Poor performance passing data structures as function argument

I have a compute-heavy function kernel that I am trying to use inside another function. This function takes several arrays and other data as arguments, and I was trying to make the code cleaner by passing an object as argument, but the performance drops markedly when I do so. Here’s a quick code for demonstration.

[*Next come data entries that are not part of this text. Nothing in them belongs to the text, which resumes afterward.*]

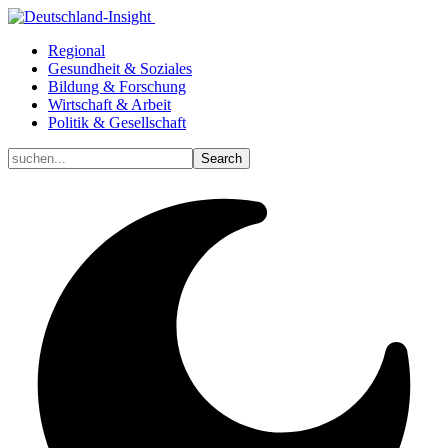
Regional
Gesundheit & Soziales
Bildung & Forschung
Wirtschaft & Arbeit
Politik & Gesellschaft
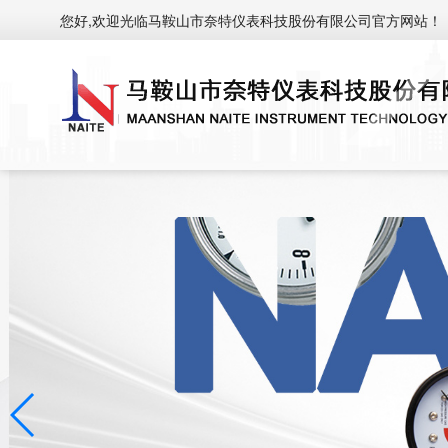
您好,欢迎光临马鞍山市奈特仪表科技股份有限公司官方网站！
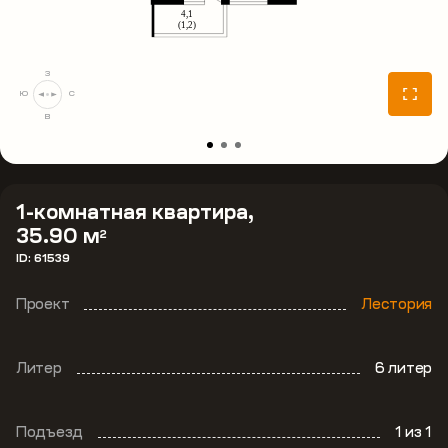
З
Ю
С
В
1-комнатная квартира,
35.90 м
2
ID: 61539
Проект
Лестория
Литер
6 литер
Подъезд
1
из 1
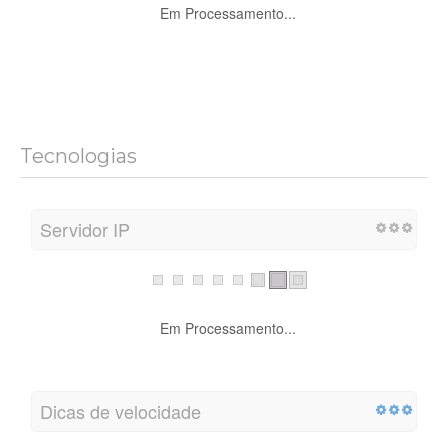
Em Processamento...
Tecnologias
Servidor IP
Em Processamento...
Dicas de velocidade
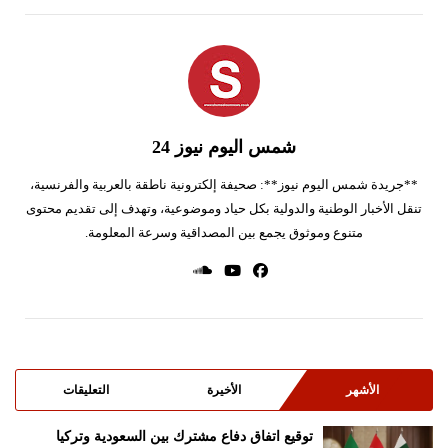
شمس اليوم نيوز 24
**جريدة شمس اليوم نيوز**: صحيفة إلكترونية ناطقة بالعربية والفرنسية،
تنقل الأخبار الوطنية والدولية بكل حياد وموضوعية، وتهدف إلى تقديم محتوى
متنوع وموثوق يجمع بين المصداقية وسرعة المعلومة.
الأشهر
الأخيرة
التعليقات
توقيع اتفاق دفاع مشترك بين السعودية وتركيا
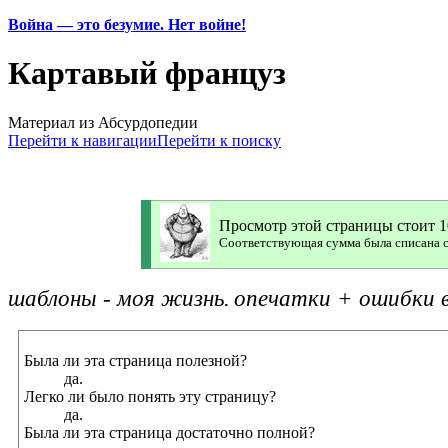
Война — это безумие. Нет войне!
Картавый француз
Материал из Абсурдопедии
Перейти к навигации
Перейти к поиску
Просмотр этой страницы стоит 
Соответствующая сумма была списана с 
шаблоны - моя жизнь.
опечатки + ошибки в
Была ли эта страница полезной?
да.
Легко ли было понять эту страницу?
да.
Была ли эта страница достаточно полной?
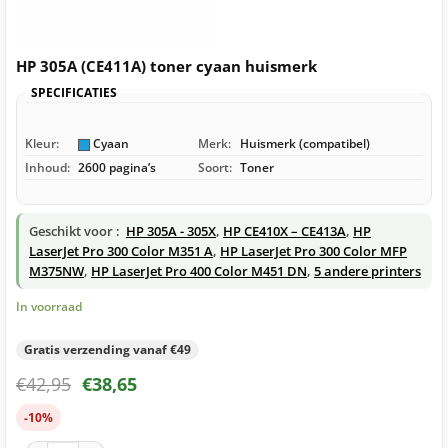
HP 305A (CE411A) toner cyaan huismerk
SPECIFICATIES
Kleur:
Cyaan
Merk:
Huismerk (compatibel)
Inhoud:
2600 pagina’s
Soort:
Toner
Geschikt voor :
HP 305A - 305X
,
HP CE410X – CE413A
,
HP
LaserJet Pro 300 Color M351 A
,
HP LaserJet Pro 300 Color MFP
M375NW
,
HP LaserJet Pro 400 Color M451 DN
,
5 andere printers
In voorraad
Gratis verzending vanaf €49
€
42,95
€
38,65
-10%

# Passing all data as explicit arguments:
function compute1(nx, ny, nz, arr1, arr2)
    for k in 1:nz, j in 1:ny, i in 1:nx
        tmp = arr1[i, j, k] * arr2[i, j, k]
        tmp2 = tmp + arr1[i, j, k]
    end
end

function start_compute1()
    nx = 10
    ny = 10
    nz = 200
    arr1 = zeros(Float64, (nx, ny, nz))
    arr2 = ones(Float64, (nx, ny, nz))
    compute1(nx, ny, nz, arr1, arr2)
end

@benchmark start_compute1()
BenchmarkTools.Trial: 
  memory estimate:  312.66 KiB
  allocs estimate:  4
  --------------
  minimum time:     39.613 μs (0.00% GC)
  median time:      157.446 μs (0.00% GC)
  mean time:        192.640 μs (20.39% GC)
  maximum time:     6.807 ms (97.69% GC)
  --------------
  samples:          10000
  evals/sample:     1

This is the version that performs. My first attempt at passing a object with the data was with a dicionary:

function compute2(data)
    nx, ny, nz = data[:nx], data[:ny], data[:nz]
    arr1 = data[:arr1]
    arr2 = data[:arr2]
    
    for k in 1:nz, j in 1:ny, i in 1:nx
        tmp = arr1[i, j, k] * arr2[i, j, k]
        tmp2 = tmp + arr1[i, j, k]
    end
end

function start_compute2()
    nx = 10
    ny = 10
    nz = 200
    arr1 = zeros(Float64, (nx, ny, nz))
    arr2 = ones(Float64, (nx, ny, nz))
    data = Dict()
    data[:nx], data[:ny], data[:nz] = nx, ny, nz
    data[:arr1] = arr1
    data[:arr2] = arr2
    compute2(data)
end

@benchmark start_compute2()
BenchmarkTools.Trial: 
  memory estimate:  2.58 MiB
  allocs estimate:  124409
  --------------
  minimum time:     2.178 ms (0.00% GC)
  median time:      2.327 ms (0.00% GC)
  mean time:        2.593 ms (10.94% GC)
  maximum time:     8.116 ms (70.25% GC)
  --------------
  samples:          1928
  evals/sample:     1

Seems like the problem is that it is not optimising for what is inside the Dict. I have also tried to use a struct with a well-defined data type instead of Dict, or including type annotations for arr1 and arr2 (e.g. arr1 = data[:arr1]::Array{Float64, 3} ), but the problem persists.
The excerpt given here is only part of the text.